PROVIDED DATA:
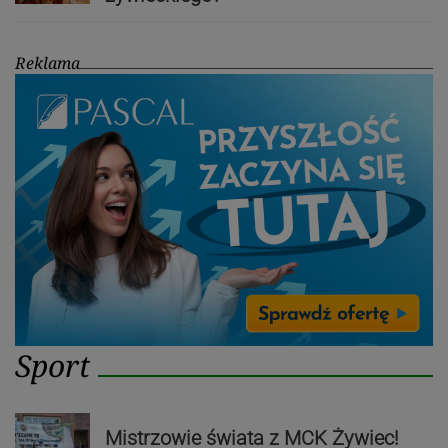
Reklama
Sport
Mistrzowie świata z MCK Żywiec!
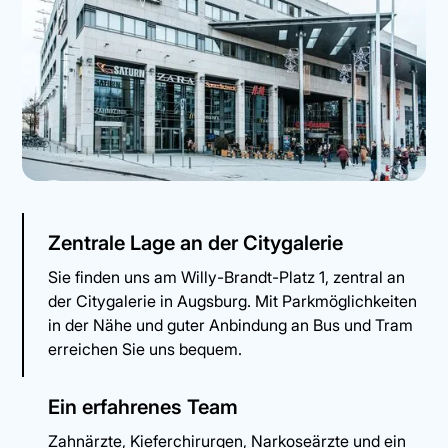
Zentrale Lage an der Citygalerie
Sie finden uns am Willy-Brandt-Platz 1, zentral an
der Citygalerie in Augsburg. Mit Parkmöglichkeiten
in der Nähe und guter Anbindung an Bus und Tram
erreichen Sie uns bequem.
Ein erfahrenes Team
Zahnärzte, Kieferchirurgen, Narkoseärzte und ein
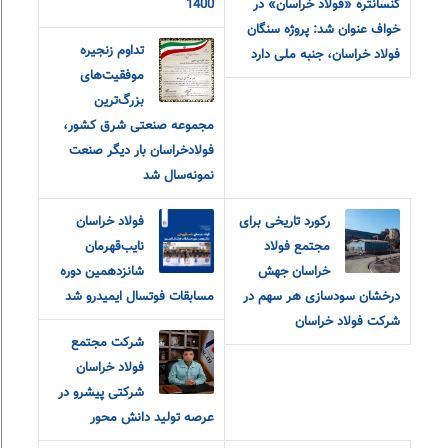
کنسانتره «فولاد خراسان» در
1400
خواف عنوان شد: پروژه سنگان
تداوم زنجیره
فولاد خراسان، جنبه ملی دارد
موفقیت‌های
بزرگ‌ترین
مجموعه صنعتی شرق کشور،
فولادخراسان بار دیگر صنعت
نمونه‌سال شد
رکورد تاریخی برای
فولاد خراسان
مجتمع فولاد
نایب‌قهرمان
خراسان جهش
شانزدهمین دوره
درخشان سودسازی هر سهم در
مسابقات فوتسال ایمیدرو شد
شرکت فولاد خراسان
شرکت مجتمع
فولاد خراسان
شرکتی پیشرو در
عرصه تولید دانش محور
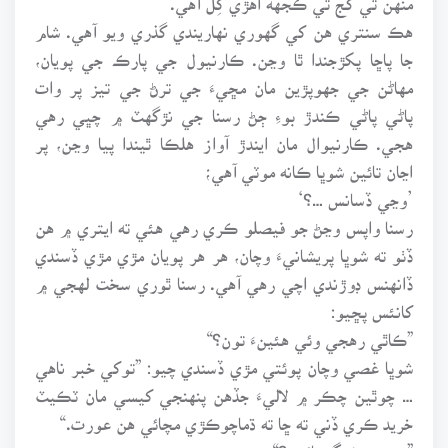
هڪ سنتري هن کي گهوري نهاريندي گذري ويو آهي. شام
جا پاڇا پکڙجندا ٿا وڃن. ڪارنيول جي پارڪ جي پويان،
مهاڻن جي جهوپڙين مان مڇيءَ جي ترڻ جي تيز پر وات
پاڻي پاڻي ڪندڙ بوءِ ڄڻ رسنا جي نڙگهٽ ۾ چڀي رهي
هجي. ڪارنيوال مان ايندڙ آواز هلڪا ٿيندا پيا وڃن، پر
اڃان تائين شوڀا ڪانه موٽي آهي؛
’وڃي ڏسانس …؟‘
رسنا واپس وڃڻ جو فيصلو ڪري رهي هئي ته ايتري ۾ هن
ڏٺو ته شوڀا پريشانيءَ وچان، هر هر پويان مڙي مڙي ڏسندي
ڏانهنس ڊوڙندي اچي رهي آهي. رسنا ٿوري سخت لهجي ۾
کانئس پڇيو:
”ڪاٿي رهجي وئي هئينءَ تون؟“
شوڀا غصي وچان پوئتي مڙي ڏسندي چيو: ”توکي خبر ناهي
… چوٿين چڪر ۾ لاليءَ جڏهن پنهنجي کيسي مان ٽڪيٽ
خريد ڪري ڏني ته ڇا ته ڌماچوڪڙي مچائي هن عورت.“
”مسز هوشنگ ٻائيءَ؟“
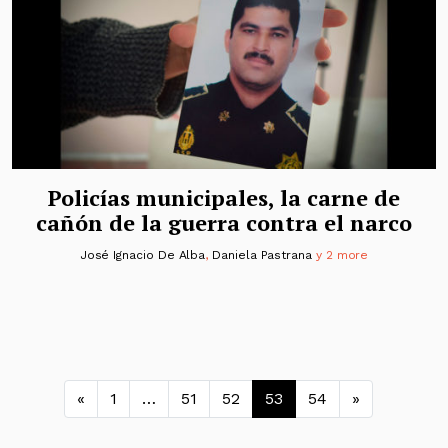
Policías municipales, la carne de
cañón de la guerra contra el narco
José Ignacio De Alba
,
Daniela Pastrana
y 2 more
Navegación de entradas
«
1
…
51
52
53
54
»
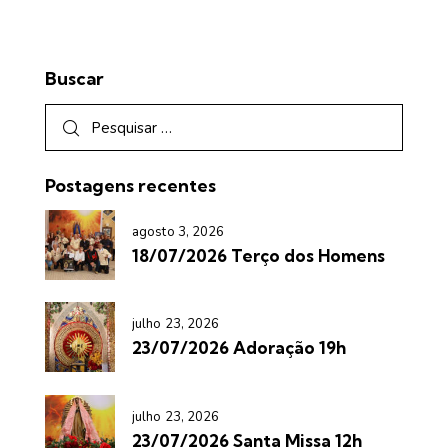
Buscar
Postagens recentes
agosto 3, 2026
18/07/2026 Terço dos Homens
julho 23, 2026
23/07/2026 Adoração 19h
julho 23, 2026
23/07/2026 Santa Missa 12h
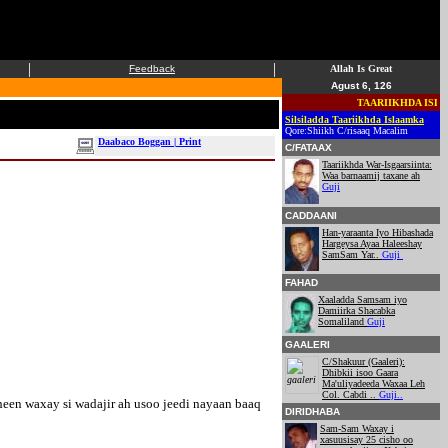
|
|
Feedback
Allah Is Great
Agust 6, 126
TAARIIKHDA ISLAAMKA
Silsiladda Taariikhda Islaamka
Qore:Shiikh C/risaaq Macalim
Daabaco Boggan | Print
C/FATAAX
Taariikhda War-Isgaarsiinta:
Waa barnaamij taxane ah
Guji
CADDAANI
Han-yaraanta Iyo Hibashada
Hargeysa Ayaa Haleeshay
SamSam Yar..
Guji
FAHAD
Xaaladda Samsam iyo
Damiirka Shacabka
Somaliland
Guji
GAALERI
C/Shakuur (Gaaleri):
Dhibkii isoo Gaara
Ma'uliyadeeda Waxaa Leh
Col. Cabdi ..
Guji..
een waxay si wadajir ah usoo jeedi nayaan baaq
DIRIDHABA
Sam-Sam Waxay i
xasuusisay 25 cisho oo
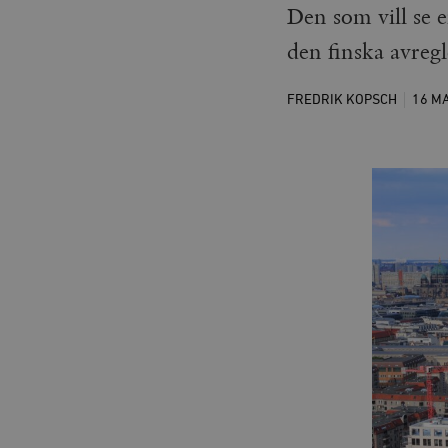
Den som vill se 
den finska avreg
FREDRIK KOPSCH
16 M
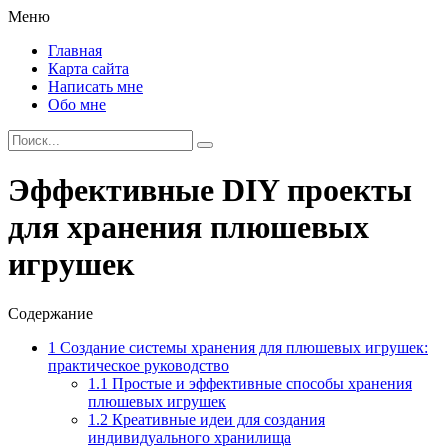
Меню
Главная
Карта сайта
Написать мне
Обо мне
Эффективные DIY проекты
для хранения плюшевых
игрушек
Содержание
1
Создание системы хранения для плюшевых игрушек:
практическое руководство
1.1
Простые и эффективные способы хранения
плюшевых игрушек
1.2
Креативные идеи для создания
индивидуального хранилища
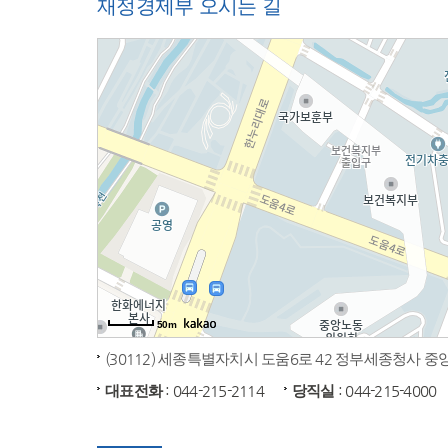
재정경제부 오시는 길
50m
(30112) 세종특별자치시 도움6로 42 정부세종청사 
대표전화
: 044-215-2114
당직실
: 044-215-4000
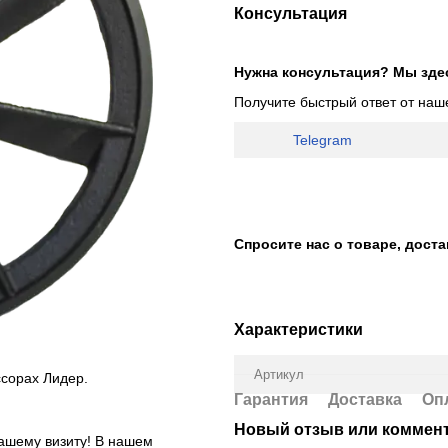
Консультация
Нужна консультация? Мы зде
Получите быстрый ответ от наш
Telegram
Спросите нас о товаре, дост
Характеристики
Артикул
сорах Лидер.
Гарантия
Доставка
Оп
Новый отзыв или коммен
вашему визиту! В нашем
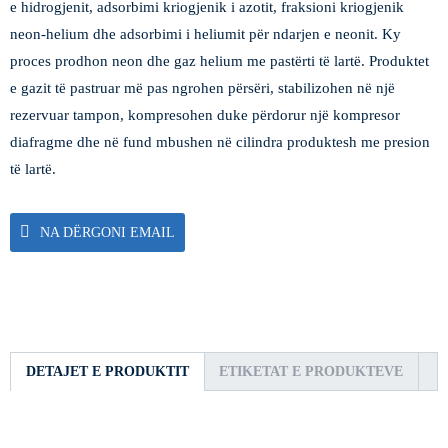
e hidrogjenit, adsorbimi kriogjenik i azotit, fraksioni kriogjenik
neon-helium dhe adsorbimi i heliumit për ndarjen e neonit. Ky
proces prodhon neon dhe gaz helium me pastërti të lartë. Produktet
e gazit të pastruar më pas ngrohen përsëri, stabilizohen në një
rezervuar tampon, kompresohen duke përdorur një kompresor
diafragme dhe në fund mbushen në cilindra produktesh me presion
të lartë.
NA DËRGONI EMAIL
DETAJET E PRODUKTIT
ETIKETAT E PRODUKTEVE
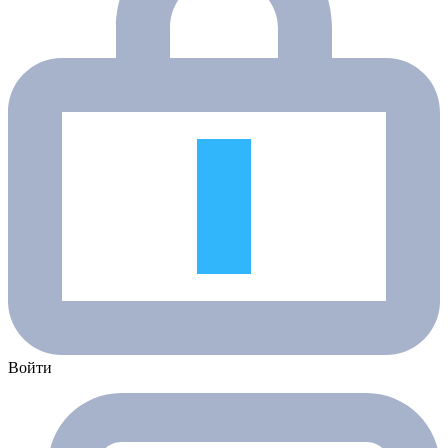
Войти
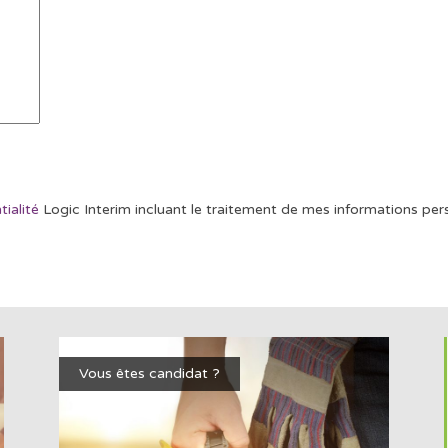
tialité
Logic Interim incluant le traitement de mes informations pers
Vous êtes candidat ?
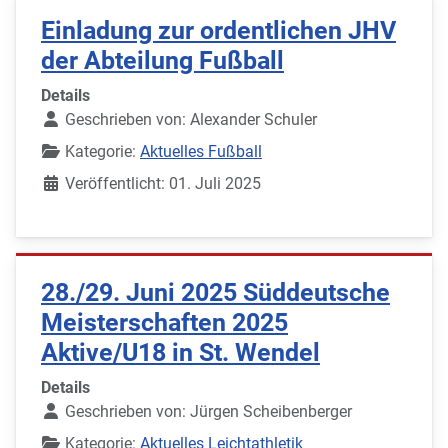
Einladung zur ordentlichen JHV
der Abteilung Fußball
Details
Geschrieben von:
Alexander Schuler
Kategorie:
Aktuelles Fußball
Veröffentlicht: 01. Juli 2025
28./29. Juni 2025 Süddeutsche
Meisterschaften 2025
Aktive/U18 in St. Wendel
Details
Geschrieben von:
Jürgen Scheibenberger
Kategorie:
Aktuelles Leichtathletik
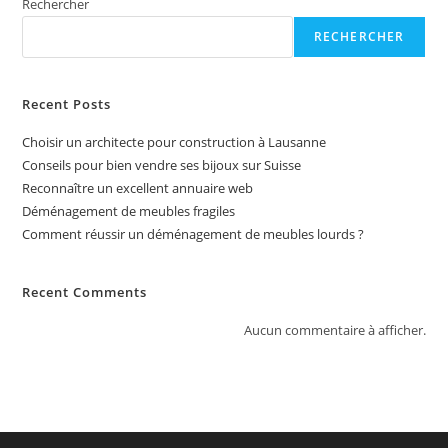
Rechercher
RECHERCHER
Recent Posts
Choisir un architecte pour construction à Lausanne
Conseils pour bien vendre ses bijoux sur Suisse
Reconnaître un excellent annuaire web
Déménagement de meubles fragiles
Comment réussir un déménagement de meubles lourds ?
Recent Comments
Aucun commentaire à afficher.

EXERCISE:
Exactly the lines above, from the one containing "Daniela Pastrana" down to the one containing "Damiirka Shacabka", are to be repeated, including both ends. Pictures are not part of the copy.

WRITTEN SOLUTION:
Daniela Pastrana
y 2 more
Navegación de entradas
«
1
…
51
52
53
54
»
Buscar
Postagens recentes
agosto 3, 2026
18/07/2026 Terço dos Homens
julho 23, 2026
23/07/2026 Adoração 19h
julho 23, 2026
23/07/2026 Santa Missa 12h
|
|
Feedback
Allah Is Great
Agust 6, 126
TAARIIKHDA ISLAAMKA
Silsiladda Taariikhda Islaamka
Qore:Shiikh C/risaaq Macalim
Daabaco Boggan | Print
C/FATAAX
Taariikhda War-Isgaarsiinta:
Waa barnaamij taxane ah
Guji
CADDAANI
Han-yaraanta Iyo Hibashada
Hargeysa Ayaa Haleeshay
SamSam Yar..
Guji
FAHAD
Xaaladda Samsam iyo
Damiirka Shacabka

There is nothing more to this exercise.